In endometriosis, displaced endometrial tissue continues to act as it normally would it thickens, breaks down and bleeds with each menstrual cycle. Because this displaced tissue has no way to exit your body, it becomes trapped. When endometriosis involves the ovaries, cysts called endometriomas may form. Surrounding tissue can become irritated, eventually developing scar tissue and adhesions abnormal tissue that binds organs together.

Endometriosis can cause pain sometimes severe especially during your period. Fertility problems also may develop. Fortunately, effective treatments are available.

Symptoms

The primary symptom of endometriosis is pelvic pain, often associated with your menstrual period. Although many women experience cramping during their menstrual period, women with endometriosis typically describe menstrual pain that's far worse than usual.

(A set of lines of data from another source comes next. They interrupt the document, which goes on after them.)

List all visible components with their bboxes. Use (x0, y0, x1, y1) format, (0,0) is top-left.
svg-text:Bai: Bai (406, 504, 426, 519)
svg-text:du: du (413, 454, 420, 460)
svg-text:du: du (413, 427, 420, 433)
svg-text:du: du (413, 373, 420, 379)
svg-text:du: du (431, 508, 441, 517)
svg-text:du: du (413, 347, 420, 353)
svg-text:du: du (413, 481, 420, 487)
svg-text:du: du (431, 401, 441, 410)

They also tend to report that the pain has increased over time.

Common signs and symptoms of endometriosis may include:

Painful periods (dysmenorrhea).

Pelvic pain and cramping may begin before and extend several days into your period and may include lower back and abdominal pain.

Pain with intercourse.

Pain during or after sex is common with endometriosis.

Pain with bowel movements or urination.

You're most likely to experience these symptoms during your period.

Excessive bleeding.

You may experience occasional heavy periods (menorrhagia) or bleeding between periods (menometrorrhagia).

Infertility.

Endometriosis is first diagnosed in some women who are seeking treatment for infertility.

Other symptoms.

You may also experience fatigue, diarrhea, constipation, bloating or nausea, especially during menstrual periods

The severity of your pain isn't necessarily a reliable indicator of the extent of the condition. Some women with mild endometriosis have extensive pain, while others with advanced endometriosis may have little pain or even no pain at all.

Endometriosis is sometimes mistaken for other conditions that can cause pelvic pain, such as pelvic inflammatory disease (PID) or ovarian cysts. It may be confused with irritable bowel syndrome (IBS), a condition that causes bouts of diarrhea, constipation and abdominal cramping. IBS can accompany endometriosis, which can complicate the diagnosis.